SPERRY, E. Kate (Eleanor Kate) (Mrs Gilbert Mair) 1862–1893

page 222

SPERRY, E. Kate (Eleanor Kate) (Mrs Gilbert Mair) 1862–1893

Born New Zealand, daughter of John Sperry, Commissioner of Taxes. In early 1880s went to Europe, studied Rome under Guiseppe Ferrari: won a gold medal, the Prix de Rome, for a study of an Italian goatherd. Returned to New Zealand about 1885 and in 1888 married the famous Captain Gilbert Mair, a hero of the Maori land wars, who later worked as a government interpreter. She died in Blenheim. When she was in Italy, the then Dowager Queen of Italy visited Ferrari's studio, and, hearing that Kate Sperry wanted to see Pompeii, gave her an introduction to her brother the Duke di Abruzzi, who had a place of authority in the excavations then taking place.
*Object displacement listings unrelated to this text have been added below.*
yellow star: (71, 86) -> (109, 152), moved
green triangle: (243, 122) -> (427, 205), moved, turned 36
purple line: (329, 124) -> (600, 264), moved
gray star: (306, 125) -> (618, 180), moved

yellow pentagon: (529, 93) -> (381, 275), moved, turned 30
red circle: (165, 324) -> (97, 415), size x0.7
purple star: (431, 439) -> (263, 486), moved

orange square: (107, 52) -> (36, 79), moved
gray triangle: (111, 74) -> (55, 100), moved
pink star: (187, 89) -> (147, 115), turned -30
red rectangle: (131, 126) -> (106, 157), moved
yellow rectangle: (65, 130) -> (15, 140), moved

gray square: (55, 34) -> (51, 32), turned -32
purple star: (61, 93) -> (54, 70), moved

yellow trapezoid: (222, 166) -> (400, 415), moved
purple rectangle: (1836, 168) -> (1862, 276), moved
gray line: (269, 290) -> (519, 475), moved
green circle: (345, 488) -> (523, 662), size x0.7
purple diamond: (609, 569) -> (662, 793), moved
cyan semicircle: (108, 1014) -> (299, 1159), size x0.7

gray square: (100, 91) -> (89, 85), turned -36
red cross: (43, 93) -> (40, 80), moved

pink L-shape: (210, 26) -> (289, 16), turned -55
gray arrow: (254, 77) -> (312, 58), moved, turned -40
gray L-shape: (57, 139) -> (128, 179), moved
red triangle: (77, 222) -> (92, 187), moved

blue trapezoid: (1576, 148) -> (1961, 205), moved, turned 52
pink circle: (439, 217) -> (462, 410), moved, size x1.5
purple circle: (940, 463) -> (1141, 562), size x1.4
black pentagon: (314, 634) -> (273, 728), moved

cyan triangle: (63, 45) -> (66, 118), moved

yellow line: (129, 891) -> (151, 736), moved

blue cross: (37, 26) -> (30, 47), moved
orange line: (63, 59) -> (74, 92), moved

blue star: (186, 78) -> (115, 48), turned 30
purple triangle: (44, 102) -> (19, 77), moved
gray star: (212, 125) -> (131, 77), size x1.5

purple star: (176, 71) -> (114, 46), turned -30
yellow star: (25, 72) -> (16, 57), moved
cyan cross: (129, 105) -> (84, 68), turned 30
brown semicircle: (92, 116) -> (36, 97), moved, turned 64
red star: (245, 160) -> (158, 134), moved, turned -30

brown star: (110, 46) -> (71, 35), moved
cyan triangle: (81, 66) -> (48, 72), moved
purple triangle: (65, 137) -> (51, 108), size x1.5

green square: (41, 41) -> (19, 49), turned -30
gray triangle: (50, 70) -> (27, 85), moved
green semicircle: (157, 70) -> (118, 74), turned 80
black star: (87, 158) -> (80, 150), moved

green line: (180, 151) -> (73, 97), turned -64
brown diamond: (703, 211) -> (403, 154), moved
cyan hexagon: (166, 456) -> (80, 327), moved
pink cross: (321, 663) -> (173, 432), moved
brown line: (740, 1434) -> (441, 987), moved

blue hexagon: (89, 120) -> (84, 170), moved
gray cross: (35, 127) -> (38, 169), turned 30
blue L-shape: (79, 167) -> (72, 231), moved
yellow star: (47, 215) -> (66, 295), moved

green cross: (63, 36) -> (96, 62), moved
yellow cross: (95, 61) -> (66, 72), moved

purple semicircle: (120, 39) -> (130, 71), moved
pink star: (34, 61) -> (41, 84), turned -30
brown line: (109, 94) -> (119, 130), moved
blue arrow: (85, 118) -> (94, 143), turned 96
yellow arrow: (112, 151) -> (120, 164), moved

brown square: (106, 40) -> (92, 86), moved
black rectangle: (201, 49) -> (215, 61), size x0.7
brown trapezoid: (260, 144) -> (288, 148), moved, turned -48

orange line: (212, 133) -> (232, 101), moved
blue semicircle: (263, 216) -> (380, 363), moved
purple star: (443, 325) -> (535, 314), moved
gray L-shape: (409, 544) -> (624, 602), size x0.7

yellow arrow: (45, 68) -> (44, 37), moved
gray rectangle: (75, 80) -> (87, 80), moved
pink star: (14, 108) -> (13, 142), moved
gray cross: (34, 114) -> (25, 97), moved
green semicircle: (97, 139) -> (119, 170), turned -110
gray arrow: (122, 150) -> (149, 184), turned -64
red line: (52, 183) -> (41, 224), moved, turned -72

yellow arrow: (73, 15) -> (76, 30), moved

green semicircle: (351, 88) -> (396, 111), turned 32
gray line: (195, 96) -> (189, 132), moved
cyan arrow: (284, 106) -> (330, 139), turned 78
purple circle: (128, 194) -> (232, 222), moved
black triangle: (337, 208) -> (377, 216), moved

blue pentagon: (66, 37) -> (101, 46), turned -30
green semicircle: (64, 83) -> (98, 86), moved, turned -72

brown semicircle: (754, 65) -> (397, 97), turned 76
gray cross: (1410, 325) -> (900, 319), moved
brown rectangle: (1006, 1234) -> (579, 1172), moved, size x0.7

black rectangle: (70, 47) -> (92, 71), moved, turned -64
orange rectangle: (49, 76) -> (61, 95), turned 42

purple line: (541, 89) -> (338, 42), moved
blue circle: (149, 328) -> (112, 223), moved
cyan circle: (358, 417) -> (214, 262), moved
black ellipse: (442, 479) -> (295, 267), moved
At the end of her visit he gave her presents which included two large amphorae. Some time after her death Captain Mair gave these to the Auckland Museum on behalf of their daughter, later the painter K. Airini Vane. E. Kate Sperry obviously was one of those painters who kept sending back paintings to art societies while she was abroad. Exhibited OAS 1886–87 (in the 1887 show one of her paintings of an Italian subject was priced at £100.0.0 while the highest priced painting by the leading Canterbury painter John Gibb was priced at £31.10.0); with ASA 1887–88; NZ Industrial and Mining Ex Wtn 1885; Centennial Ex, Melbourne 1888–89; NZ and South Seas Ex Dunedin 1889–90 as “E. Kate Mair”. Listed as Wellington artist 1887–88 Wise's. She painted both oils and watercolours and made drawings, and was said to have shown “power” as a sculptor: made a terra cotta bust of her father shortly after his death. Died after a “long, lingering illness”. Represented: NAG, Turnbull.